In collaboration with UCSF’s Small Molecule Discovery Center, his lab is carrying out automated, “high-throughput” tests, like those used in commercial drug development, to screen for drug candidates that impede specific genes or molecules. Such screening efforts often search through tens of thousands to hundreds of thousands of compounds to find the few able to block the target enzyme.

His colleague Davide Ruggero, PhD, who holds UCSF’s Helen Diller Family Endowed Chair of Basic Science in Urological Cancer, has developed a technique to inject/introduce oncogenes into progenitors of connective tissue known as fibroblast cells. This induces tumor formation. By then using special stains to reveal the organelles in the resulting tumor cells, Marshall’s team can scrutinize cells at various stages of cancer growth.

“We have the trajectory of how they change as they become cancer cells. If we can move them back along the same trajectory, we’ll see if that can arrest the cancer growth.”

It’s a long way from a fundamental insight to an approved therapy, and Marshall is the first to admit it. But he says UCSF’s precision medicine mindset will likely play a key role in making that journey more quickly.

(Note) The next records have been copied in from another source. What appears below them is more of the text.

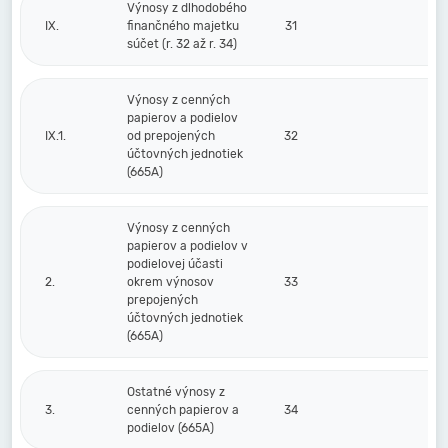
Výnosy z dlhodobého
IX.
finančného majetku
31
súčet (r. 32 až r. 34)
Výnosy z cenných
papierov a podielov
IX.1.
od prepojených
32
účtovných jednotiek
(665A)
Výnosy z cenných
papierov a podielov v
podielovej účasti
2.
okrem výnosov
33
prepojených
účtovných jednotiek
(665A)
Ostatné výnosy z
3.
cenných papierov a
34
podielov (665A)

“I think the standard drug therapy approach is often a ‘fire and forget’ strategy – like a ballistic missile. You pick the drug, you give it to the patient, and cross your fingers that it will work. But precision medicine entails following up with more research to measure how the individual patient is responding – through physiological indicators or gene expression patterns or, if our organelle-based approaches pan out, measuring at the level of cellular structure.”

Precision medicine, then, extends the process into an ongoing, evidence-based approach to find not only whether a patient got better, but how and why and at what rate.

“This will allow us to steer patients back to a more healthy state instead of only hammering them with drugs,” Marshall says.